## What this task involves:
Below is a block of entries; repeat exactly the lines starting at the line that contains "totally confound your expectations" and ending at the line that contains "Heart-mending and heart-breaking", both included.

Recorded data:

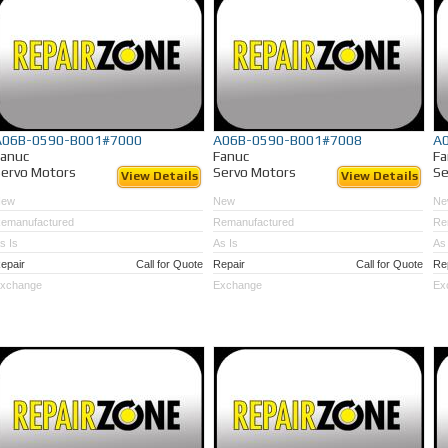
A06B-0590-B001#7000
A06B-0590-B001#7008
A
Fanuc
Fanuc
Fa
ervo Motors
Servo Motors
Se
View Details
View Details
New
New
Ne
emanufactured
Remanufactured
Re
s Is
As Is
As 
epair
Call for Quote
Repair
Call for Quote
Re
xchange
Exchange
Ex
---
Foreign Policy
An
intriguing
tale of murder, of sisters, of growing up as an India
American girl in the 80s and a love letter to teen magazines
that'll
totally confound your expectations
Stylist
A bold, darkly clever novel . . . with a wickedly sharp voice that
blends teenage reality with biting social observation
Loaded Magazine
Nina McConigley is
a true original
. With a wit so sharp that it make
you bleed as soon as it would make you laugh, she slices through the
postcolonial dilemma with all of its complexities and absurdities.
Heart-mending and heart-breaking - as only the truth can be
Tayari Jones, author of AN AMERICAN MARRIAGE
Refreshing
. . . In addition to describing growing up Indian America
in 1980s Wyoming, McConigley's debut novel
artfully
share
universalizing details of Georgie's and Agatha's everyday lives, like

## The completed task:
totally confound your expectations
Stylist
A bold, darkly clever novel . . . with a wickedly sharp voice that
blends teenage reality with biting social observation
Loaded Magazine
Nina McConigley is
a true original
. With a wit so sharp that it make
you bleed as soon as it would make you laugh, she slices through the
postcolonial dilemma with all of its complexities and absurdities.
Heart-mending and heart-breaking - as only the truth can be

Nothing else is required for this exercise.